Transcribed page contents

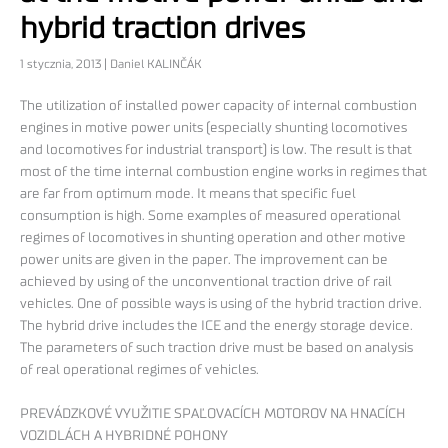
hybrid traction drives
1 stycznia, 2013 | Daniel KALINČÁK
The utilization of installed power capacity of internal combustion
engines in motive power units (especially shunting locomotives
and locomotives for industrial transport) is low. The result is that
most of the time internal combustion engine works in regimes that
are far from optimum mode. It means that specific fuel
consumption is high. Some examples of measured operational
regimes of locomotives in shunting operation and other motive
power units are given in the paper. The improvement can be
achieved by using of the unconventional traction drive of rail
vehicles. One of possible ways is using of the hybrid traction drive.
The hybrid drive includes the ICE and the energy storage device.
The parameters of such traction drive must be based on analysis
of real operational regimes of vehicles.
PREVÁDZKOVÉ VYUŽITIE SPAĽOVACÍCH MOTOROV NA HNACÍCH
VOZIDLÁCH A HYBRIDNÉ POHONY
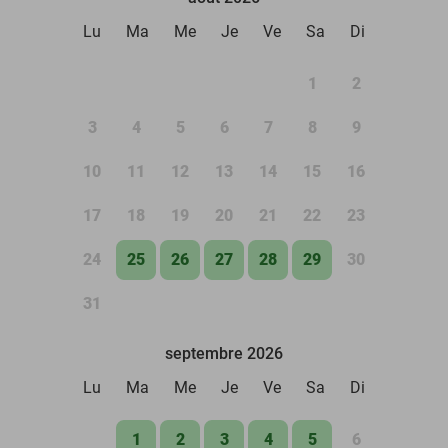
Lu
Ma
Me
Je
Ve
Sa
Di
1
2
3
4
5
6
7
8
9
10
11
12
13
14
15
16
17
18
19
20
21
22
23
24
25
26
27
28
29
30
31
septembre 2026
Lu
Ma
Me
Je
Ve
Sa
Di
1
2
3
4
5
6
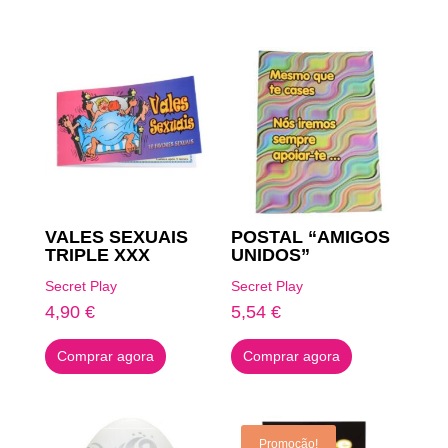
Produtos Relacionados
VALES SEXUAIS
POSTAL “AMIGOS
TRIPLE XXX
UNIDOS”
Secret Play
Secret Play
4,90
€
5,54
€
Comprar agora
Comprar agora
Promoção!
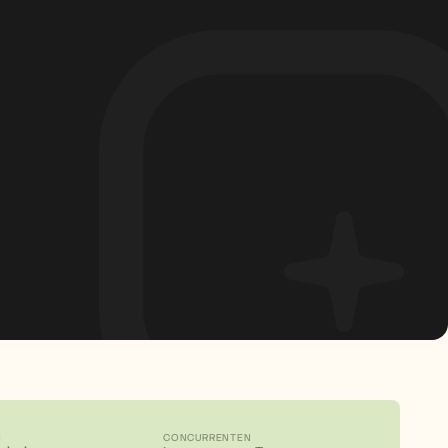
N
CONCURRENTEN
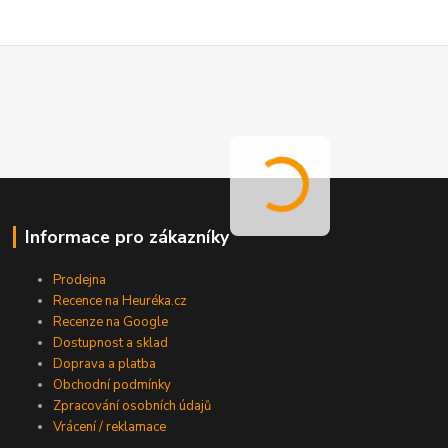
Informace pro zákazníky
Prodejna
Recence na Heuréka.cz
Recenze na Google
Dostupnost a sklad
Doprava a platba
Obchodní podmínky
Zpracování osobních údajů
Vrácení / reklamace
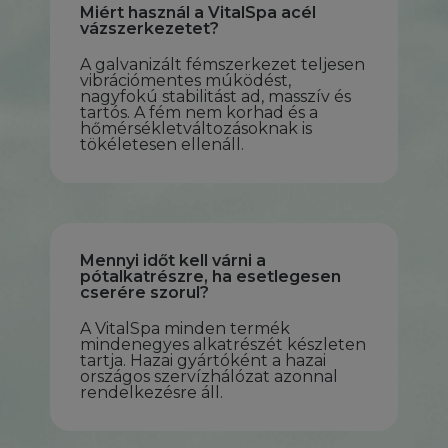
Miért használ a VitalSpa acél
vázszerkezetet?
A galvanizált fémszerkezet teljesen
vibrációmentes múködést,
nagyfokú stabilitást ad, masszív és
tartós. A fém nem korhad és a
hőmérsékletváltozásoknak is
tökéletesen ellenáll.
Mennyi időt kell várni a
pótalkatrészre, ha esetlegesen
cserére szorul?
A VitalSpa minden termék
mindenegyes alkatrészét készleten
tartja. Hazai gyártóként a hazai
országos szervízhálózat azonnal
rendelkezésre áll.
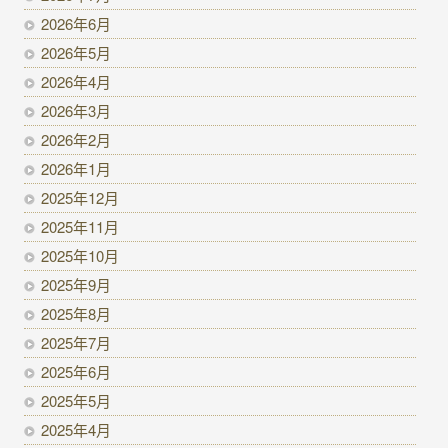
2026年6月
2026年5月
2026年4月
2026年3月
2026年2月
2026年1月
2025年12月
2025年11月
2025年10月
2025年9月
2025年8月
2025年7月
2025年6月
2025年5月
2025年4月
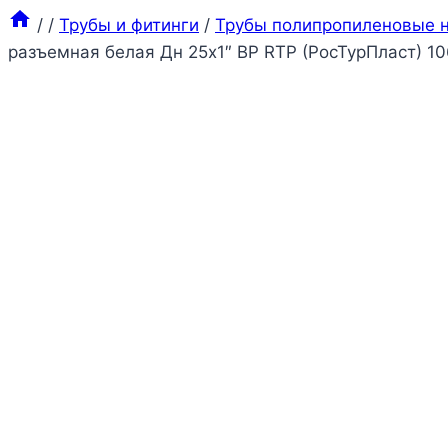
/
/
Трубы и фитинги
/
Трубы полипропиленовые н
разъемная белая Дн 25х1″ ВР RTP (РосТурПласт) 10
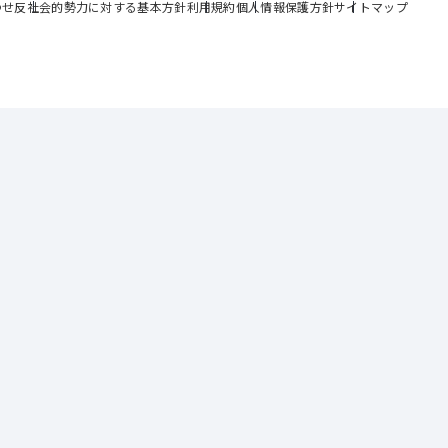
わせ
反社会的勢力に対する基本方針
利用規約
個人情報保護方針
サイトマップ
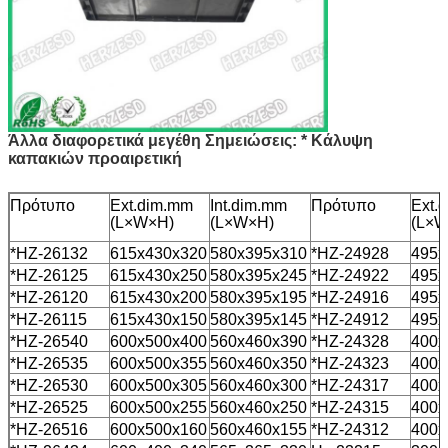
Άλλα διαφορετικά μεγέθη Σημειώσεις: * Κάλυψη
καπακιών προαιρετική
Πρότυπο
Ext.dim.mm
Int.dim.mm
Πρότυπο
Ext.
(L×W×H)
(L×W×H)
(L×W
*HZ-26132
615x430x320
580x395x310
*HZ-24928
495x
*HZ-26125
615x430x250
580x395x245
*HZ-24922
495x
*HZ-26120
615x430x200
580x395x195
*HZ-24916
495x
*HZ-26115
615x430x150
580x395x145
*HZ-24912
495x
*HZ-26540
600x500x400
560x460x390
*HZ-24328
400x
*HZ-26535
600x500x355
560x460x350
*HZ-24323
400x
*HZ-26530
600x500x305
560x460x300
*HZ-24317
400x
*HZ-26525
600x500x255
560x460x250
*HZ-24315
400x
*HZ-26516
600x500x160
560x460x155
*HZ-24312
400x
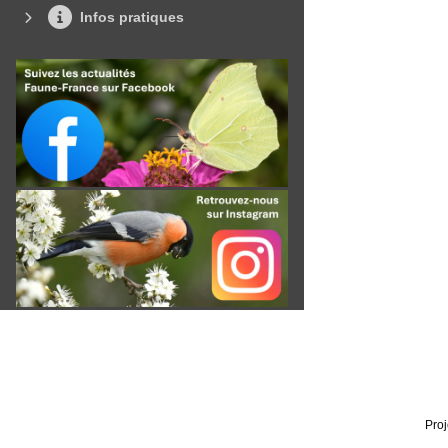
Infos pratiques
Proj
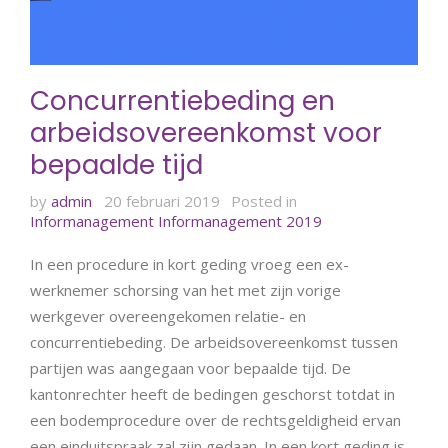
Concurrentiebeding en
arbeidsovereenkomst voor
bepaalde tijd
by
admin
20 februari 2019
Posted in
Informanagement
Informanagement 2019
In een procedure in kort geding vroeg een ex-
werknemer schorsing van het met zijn vorige
werkgever overeengekomen relatie- en
concurrentiebeding. De arbeidsovereenkomst tussen
partijen was aangegaan voor bepaalde tijd. De
kantonrechter heeft de bedingen geschorst totdat in
een bodemprocedure over de rechtsgeldigheid ervan
een einduitspraak zal zijn gedaan. In een kort geding is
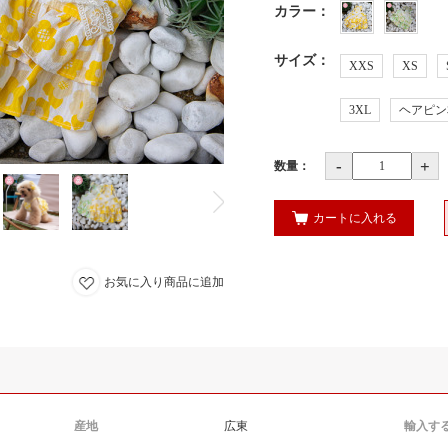
カラー
：
サイズ
：
XXS
XS
3XL
ヘアピン
-
+
数量：
カートに入れる
お気に入り商品に追加
産地
広東
輸入す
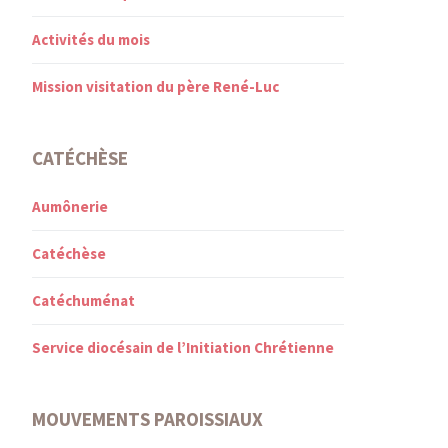
Activités du mois
Mission visitation du père René-Luc
CATÉCHÈSE
Aumônerie
Catéchèse
Catéchuménat
Service diocésain de l’Initiation Chrétienne
MOUVEMENTS PAROISSIAUX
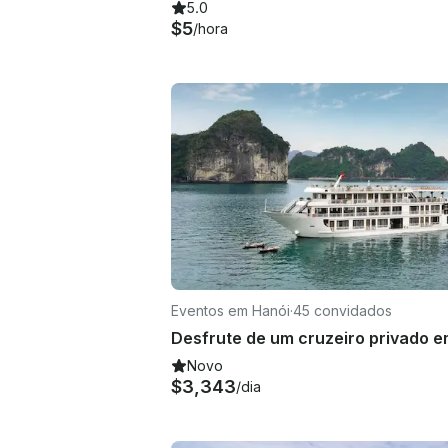
5.0
$5
/hora
Eventos em Hanói
·
45 convidados
Novo
$3,343
/dia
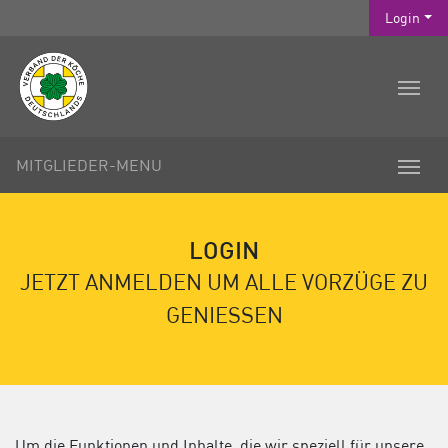
Login
MITGLIEDER-MENU
LOGIN
JETZT ANMELDEN UM ALLE VORZÜGE ZU
GENIESSEN
Um die Funktionen und Inhalte, die wir speziell für unsere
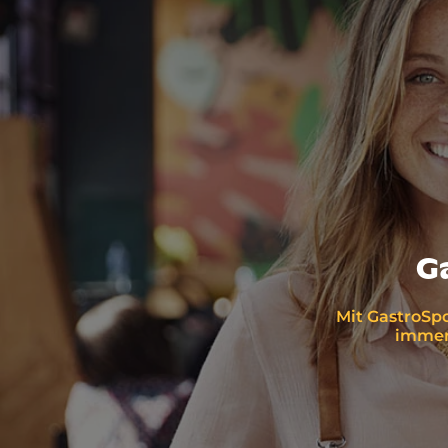
G
Mit GastroSpo
immer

◆ What is needed: Every line containing the string "VitalSpa" is required; copy each such line from the data.

◆ Your solution:
Miért használ a VitalSpa acél
A VitalSpa minden termék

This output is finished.